Now last week, P is going to be living in another county for work for half a year and so last week P and H hubby out in our apartment to talk about how they wanted go about exploring while P was away.
Everything seemed ok up until the point that another friend M had come over and we all lay down to cuddle/watch an episode of the Witcher.
In the middle of the show P, who had been laying sponing M, got up and walked out the room, we asked if we should paus but they said we didn't need to.
It seemed a bit off but it was during a quite intense couple of scenes do I figured it may have been due to the sensory issues that P sometimes has.
When the show ended P went into the room again looking agitated and asked me "Are we ok?" I was taken by complete surprise and just said "Umm, yes?
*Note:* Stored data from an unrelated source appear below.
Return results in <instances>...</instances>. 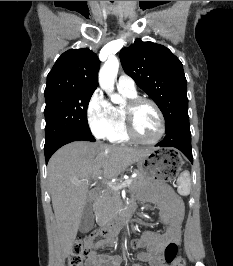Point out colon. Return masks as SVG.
Returning <instances> with one entry per match:
<instances>
[{"instance_id": "obj_1", "label": "colon", "mask_w": 233, "mask_h": 266, "mask_svg": "<svg viewBox=\"0 0 233 266\" xmlns=\"http://www.w3.org/2000/svg\"><path fill=\"white\" fill-rule=\"evenodd\" d=\"M95 237L96 234H90L76 240L68 256V266H84V258L89 254L90 244ZM164 259L169 266H186L184 258L178 254L176 244L167 245L164 251Z\"/></svg>"}]
</instances>
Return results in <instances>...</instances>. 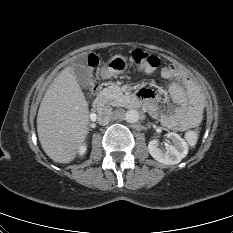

Of course?" And without elaborating P rushed out the room.
Then they stood and brushed their teeth still looking upset and slightly angry.
I asked them if they needed a hug or too be left alone or something else(which is something we do when the other is upset usually) they say they don't know and then goes outside for a while.
When they get back they are still upset but talks about feeling like I had replaced them when watching the series. (During the weeks prior me and P have been watching series together some evenings.)
I comforted P as best I could, I had been mentally exhausted the whole day and was already low on spoons so taking on the emotional responsibility for descalating this situation put me very squarely in the red.
The day after P didn't bring this up or acknowledge it, which felt bad as that made it once again fall on me to bring it up. And I didn't because my spoons were already almost gone when I woke.
After a few days I had time to feel a bit more about it and the whole situation gave me very cold feet with regards to P and H dating. Given how strong P reacted to this I'm more and more convinced that they aren't mature enough or in a place in their life where they can handle them dating without it leading to a lot of drama.
I've talked with H about it and she totally sees where I'm coming from. Have yet to talk to P about it at length although I've told them off the cold feet (they have already travelled to the place where they will be the next 6 months, otherwise we'd have talked already).
I don't know what to do here. I want to be supportive of them exploring but this situation played into my fears without there even being something especially intense happening to trigger it.